I practice lightness in every aspect of love, I give my WHOLE HEART in each fractal of love, exactly as wholeness looks. It's like the river stones, like the plants—all sized and shaped differently, all whole as what they are.
How weird would the river be with all same-sized stones, how improbable for it to have only one stone, how natural for me to linger with my favorite stones, collect them all together, how strange to pitch ones I dislike hatefully back to the flow.
What is “a relationship?” Please, will someone tell me what that means? "I am in a relationship now." WHAT on earth does it mean? Can I touch it? Is it in the room with us now? What was there before it? Do you really believe you're only in this one? What makes this one so different from all the others?
As we move away from the VERY recent ancestral grief that was women's engineered economic dependence upon men, it’s time to rethink what relationship even means. What is partnership for? What is marriage for? What do we want to expect out of marriage and partnership?

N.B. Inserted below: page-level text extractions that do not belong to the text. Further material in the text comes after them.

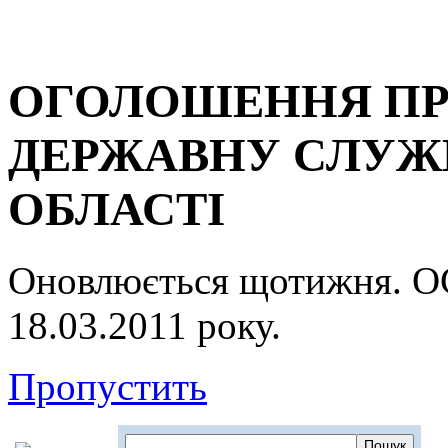
ОГОЛОШЕННЯ ПР
ДЕРЖАВНУ СЛУЖБ
ОБЛАСТІ
Оновлюється щотижня.
18.03.2011 року.
Пропустить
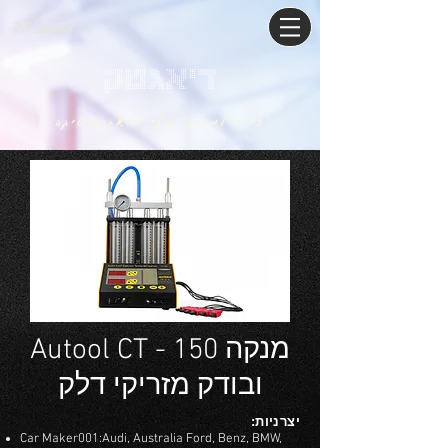
דיאגטק
ציוד למוסך וכלי דיאגנוסטיקה
Autool CT - 150 מנקה
ובודק מזריקי דלק
יצרניות:
Car Maker001:Audi, Australia Ford, Benz, BMW,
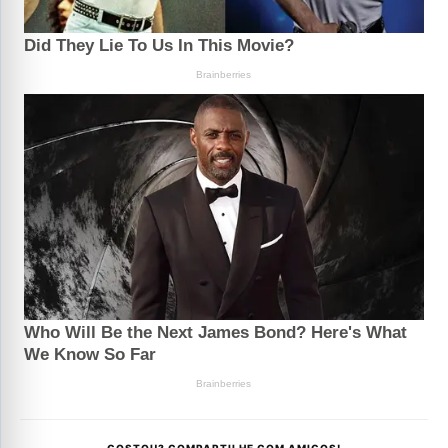
GOSTOU? COMPARTILHE COM AMIGOS!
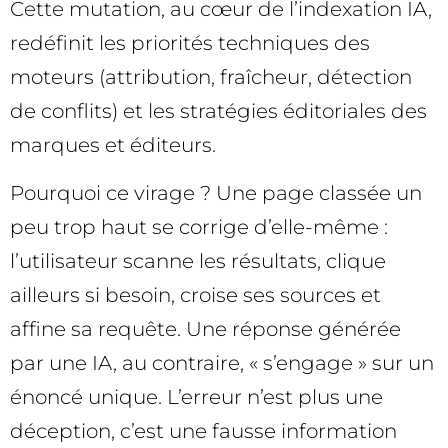
Cette mutation, au cœur de l’indexation IA,
redéfinit les priorités techniques des
moteurs (attribution, fraîcheur, détection
de conflits) et les stratégies éditoriales des
marques et éditeurs.
Pourquoi ce virage ? Une page classée un
peu trop haut se corrige d’elle-même :
l’utilisateur scanne les résultats, clique
ailleurs si besoin, croise ses sources et
affine sa requête. Une réponse générée
par une IA, au contraire, « s’engage » sur un
énoncé unique. L’erreur n’est plus une
déception, c’est une fausse information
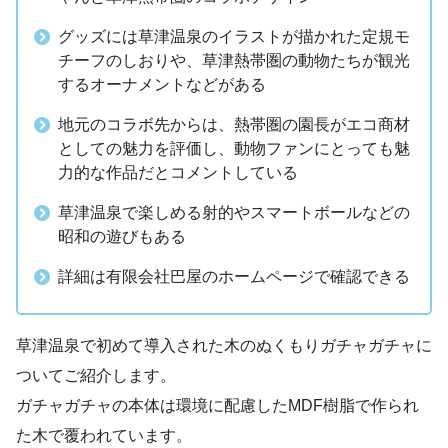
グッズには草津温泉のイラストが描かれた定規モ
チーフのしおりや、草津熱帯圏の動物たちが観光
するオーナメントなどがある
地元のコラボ先からは、熱帯圏の園長がエコ商材
としての魅力を評価し、動物ファンにとっても魅
力的な作品だとコメントしている
草津温泉で楽しめる射的やスマートボールなどの
昭和の遊びもある
詳細は有限会社巴屋のホームページで確認できる
草津温泉で初めて導入された木のぬくもりガチャガチャに
ついてご紹介します。
ガチャガチャの本体は環境に配慮したMDF樹脂で作られ
た木で覆われています。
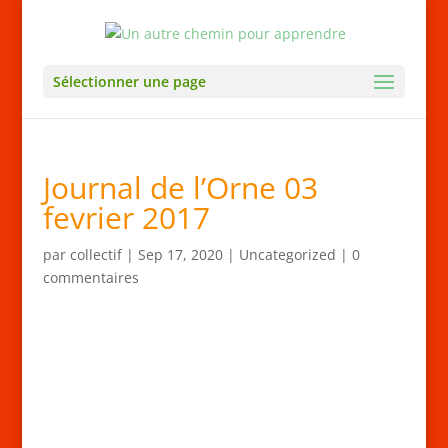
Sélectionner une page
Journal de l’Orne 03
fevrier 2017
par
collectif
|
Sep 17, 2020
|
Uncategorized
|
0
commentaires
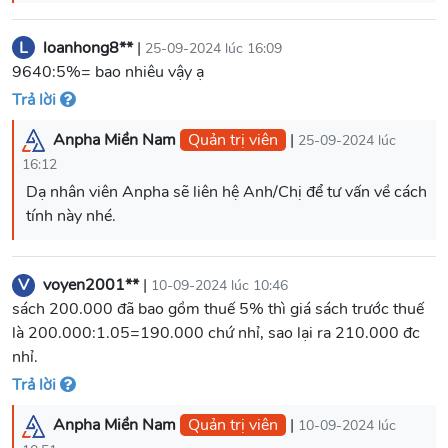
L
loanhong8**
|
25-09-2024 lúc 16:09
9640:5%= bao nhiêu vậy ạ
Trả lời
Anpha Miền Nam
Quản trị viên
|
25-09-2024 lúc
16:12
Dạ nhân viên Anpha sẽ liên hệ Anh/Chị để tư vấn về cách
tính này nhé.
V
voyen2001**
|
10-09-2024 lúc 10:46
sách 200.000 đã bao gồm thuế 5% thì giá sách trước thuế
là 200.000:1.05=190.000 chứ nhỉ, sao lại ra 210.000 đc
nhỉ.
Trả lời
Anpha Miền Nam
Quản trị viên
|
10-09-2024 lúc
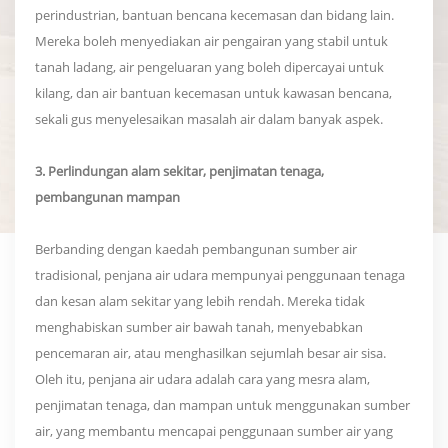
perindustrian, bantuan bencana kecemasan dan bidang lain.
Mereka boleh menyediakan air pengairan yang stabil untuk
tanah ladang, air pengeluaran yang boleh dipercayai untuk
kilang, dan air bantuan kecemasan untuk kawasan bencana,
sekali gus menyelesaikan masalah air dalam banyak aspek.
3. Perlindungan alam sekitar, penjimatan tenaga,
pembangunan mampan
Berbanding dengan kaedah pembangunan sumber air
tradisional, penjana air udara mempunyai penggunaan tenaga
dan kesan alam sekitar yang lebih rendah. Mereka tidak
menghabiskan sumber air bawah tanah, menyebabkan
pencemaran air, atau menghasilkan sejumlah besar air sisa.
Oleh itu, penjana air udara adalah cara yang mesra alam,
penjimatan tenaga, dan mampan untuk menggunakan sumber
air, yang membantu mencapai penggunaan sumber air yang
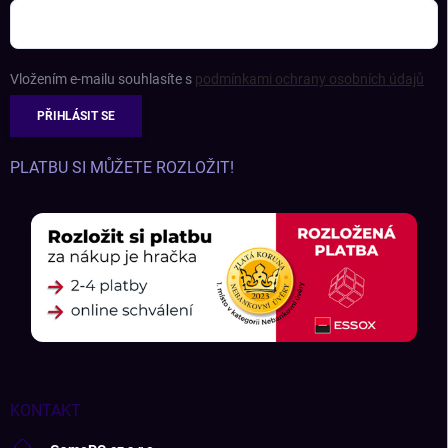
Vložením e-mailu souhlasíte s
podmínkami ochrany osobních údajů
PŘIHLÁSIT SE
PLATBU SI MŮŽETE ROZLOŽIT!
KONTAKT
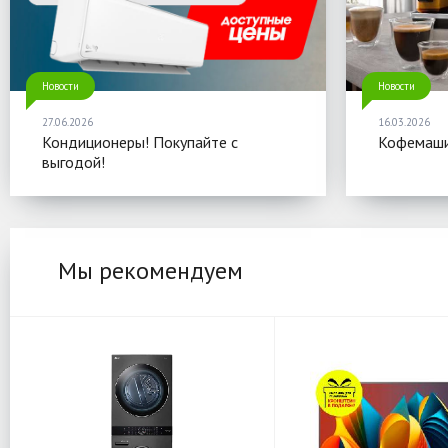
Новости
Новости
27.06.2026
16.03.2026
Кондиционеры! Покупайте с
Кофемаши
выгодой!
Мы рекомендуем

Without a rigidly-enforced religious or economic context, what is the role of this rigid dyad? Without the interdictions of a rigid dyad, what intimacies naturally arise, what compatibilities align me with who and how?

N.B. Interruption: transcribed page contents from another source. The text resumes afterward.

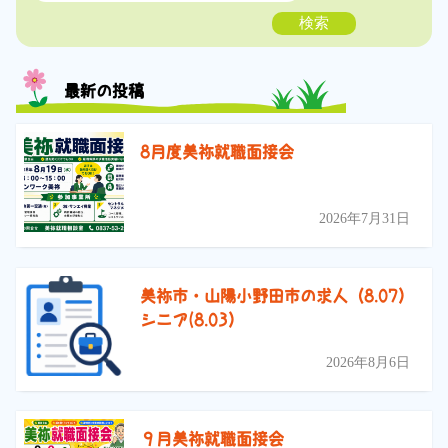
検索
最新の投稿
8月度美祢就職面接会
2026年7月31日
美祢市・山陽小野田市の求人（8.07）
シニア(8.03）
2026年8月6日
９月美祢就職面接会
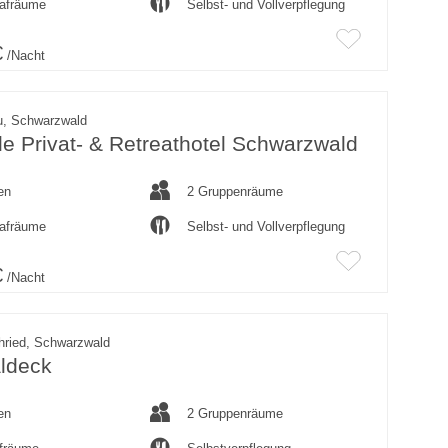
lafräume
Selbst- und Vollverpflegung
€
/Nacht
u, Schwarzwald
e Privat- & Retreathotel Schwarzwald
en
2 Gruppenräume
lafräume
Selbst- und Vollverpflegung
€
/Nacht
hried, Schwarzwald
ldeck
en
2 Gruppenräume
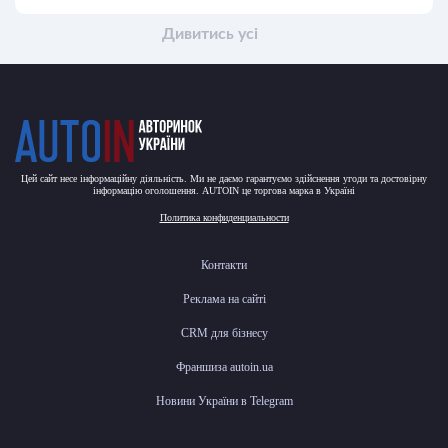
Дивитись усі
Цей сайт несе інформаційну діяльність. Ми не даємо гарантуємо здійснення угоди та достовірну
інформацію оголошення. AUTOIN це торгова марка в Україні
Политика конфиденциальности
Контакти
Реклама на сайті
CRM для бізнесу
Франшиза autoin.ua
Новини України в Telegram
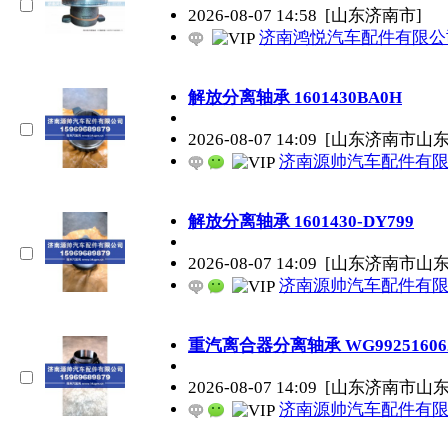
2026-08-07 14:58
[山东济南市]
济南鸿悦汽车配件有限公
解放分离轴承 1601430BA0H
2026-08-07 14:09
[山东济南市山
济南源帅汽车配件有
解放分离轴承 1601430-DY799
2026-08-07 14:09
[山东济南市山
济南源帅汽车配件有
重汽离合器分离轴承 WG99251606
2026-08-07 14:09
[山东济南市山
济南源帅汽车配件有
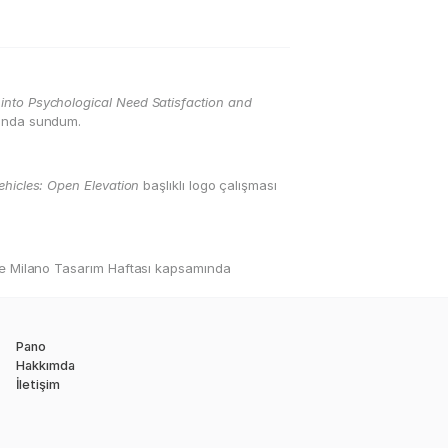
 into Psychological Need Satisfaction and 
sı'nda sundum.
Vehicles: Open Elevation
 başlıklı logo çalışması 
le Milano Tasarım Haftası kapsamında 
Pano
Hakkımda
İletişim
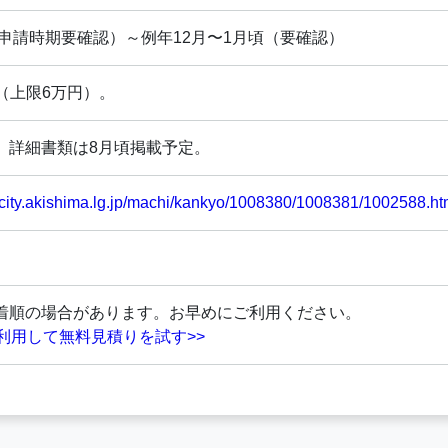
（申請時期要確認）～例年12月〜1月頃（要確認）
kW（上限6万円）。
。詳細書類は8月頃掲載予定。
.city.akishima.lg.jp/machi/kankyo/1008380/1008381/1002588.h
着順の場合があります。お早めにご利用ください。
を利用して無料見積りを試す>>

Two years without a rigid dyad, I've had three domestic partnerships and a work husband, multiple lovers and platonic bedmates, familial relationships as auntie and alloparent, and a LOT of acquaintances, some of which flourished and died, some of which will always be a light friendly familiarity, some of which feel to be biding their time to develop into more.
All of this on top of my existing structures of family and friends on the east coast and around the world, and my clients and audience in my work.
I did not set out to build community, nor to build relationships, especially not a romantic dyad or sacred union. I related and allowed the relating to inform the relating. I called EVERY man my husband and received of his provision (or I didn't call him at all). I applied vigorous values and relentless personal responsibility and integrity, because that is genuinely who I want to be in the world NOT because people would hopefully like it.
(Often people do not like it or do not understand it. As often as not my empowerment lands as a harshness, my integrity as superiority, my values as judgments. This is the repulsion aspect of manifestation, that I am directly unappealing to what is not aligned for me. I am as happy to be perceived this way as any other way. Trust me, you could never be as disgusted with me as I have been.)
I practiced the sacred union within me and in my relationship to the world, which as my new wifey just pointed out means in every human relationship, individually, in my life.
There is no community. There is no world. There is no partnership, no marriage, no "being in a relationship."
There is me and you, here and now. Me and room, me and forest, me and river, me and dog. Me and food, me and ball, me and housemate. Me and ground, me and gravity, me and me and me and me and my body and my thoughts and my sensations and my ability to somehow take an observer role in this? Or more than one? Me and WHO??
EVERYTHING is relationship.
I am skilled in relationship; the world is my oyster.